Eine solche Möglichkeit der Artefaktkorrektur unter annähernder Erhaltung aller Signale kortikaler Quellen ist ein bedeutender Fortschritt, mit dem zukünftig eine Verkürzung der Meßzeiten bei EEG- und MEG-Aufnahmen und nicht zuletzt eine Erhöhung der Diagnosesicherheit erreicht werden kann.

Literatur


Adresse
Dr. Klaus-Robert Müller
Andreas Ziehe
GMD FIRST
Kekuléstr. 7
12489 Berlin
Email: klaus@first.gmd.de
Email: ziehe@first.gmd.de
WWW: http://www.first.gmd.de/persons/Mueller.Klaus-Robert/IDA.html

Lebenslauf
Dr. Klaus-Robert Müller (34 Jahre) ist seit 1995 als Leiter der Arbeitsgruppe für "Intelligente Datenanalyse" bei der GMD FIRST in Berlin tätig. Die Gruppe beschäftigt sich schwerpunktmäßig mit  computergestützten Datenanalysemethoden wie Independent Component Analysis (ICA), Support Vektor Maschinen und der Analyse nichtstationärer Zeitreihen. Herr Müller hat von 1984 bis 1992 Physik und Informatik an der Universität Karlsruhe studiert. Nach der Promotion in Informatik (1992) mit einem Thema über neuronale Netzwerke war Herr Müller bei der GMD FIRST als Postdoc tätig. 1994 folgte ein einjähriger Gastaufenthalt an der University of Tokyo bei Prof. Amari. Herr Müller war ferner zu Kurzaufenthalten bei AT&T Bell Labs und Microsoft. In 1999 erhielt den Ruf auf eine Professur für Neuronale Netze und Zeitreihenanalyse an der Universität Potsdam.
Für seine Arbeiten wurde Dr. Müller mehrfach ausgezeichnet. Zum Beispiel erhielt er mit seiner Arbeitsgruppe den Preis für das beste Wissenschaftlich-Technische Projekt  der GMD 1996 und 1998, außerdem den Olympus Preis 1999 der Deutschen Gesellschaft für Mustererkennung (DAGM) für seine Arbeiten auf dem Gebiet der Mustererkennung.

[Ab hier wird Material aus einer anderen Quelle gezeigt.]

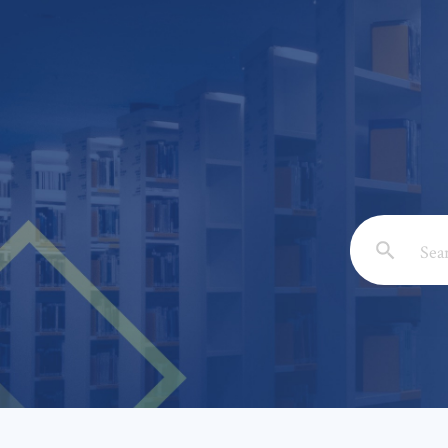
Email: *
Full Nam
Subject: 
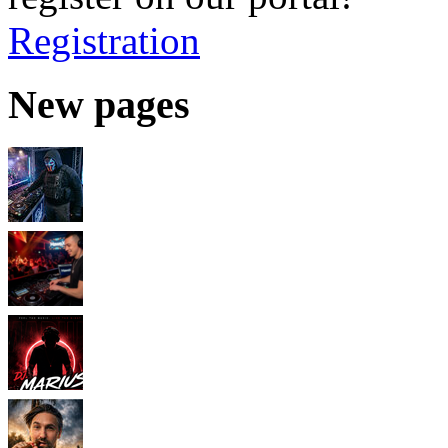
Registration
New pages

Andreas Ziehe (27 Jahre) hat an der Humboldt-Universität zu Berlin Informatik studiert und ist seit seinem Informatikdiplom (1998) als Wissenschaftler bei der GMD FIRST tätig. Seine Forschungsinteressen liegen auf dem Gebiet der Datenanalyse und Signalverarbeitung. Schwerpunkt ist die Weiterentwicklung  und Anwendung von  Methoden zur Signalquellentrennung auf neurophysiologischen Daten (EEG und MEG).
Herr Ziehe wurde 1998 innerhalb der GMD mit dem Preis für die beste Diplomarbeit ausgezeichnet.

Glossar
Kurtosis: Dimensionsloser Zahlenwert, der die graphische Gestalt von statistischen Verteilungen beschreibt im Vergleich zur Gaussverteilung. Hohe Kurtosiswerte weisen auf ein breite, relativ flache Verteilung, niedrige Werte auf eine schmale, relativ spitze Verteilung hin. Die Kurtosis der Gaussverteilung ist gleich Null. Für die Quellentrennung ist die Kurtosis vom Bedeutung, da die Verteilungsfunktion von gemischten Signalen in Richtung Gaussverteilung tendiert.

Transinformation: in der Informationstheorie eine Größe, die den Grad der Abhängigkeit zweier stochastischer Variablen voneinander beschreibt, indem sie quantifiziert, wieviel Information man über die eine Variable gewinnt, wenn man die andere kennt.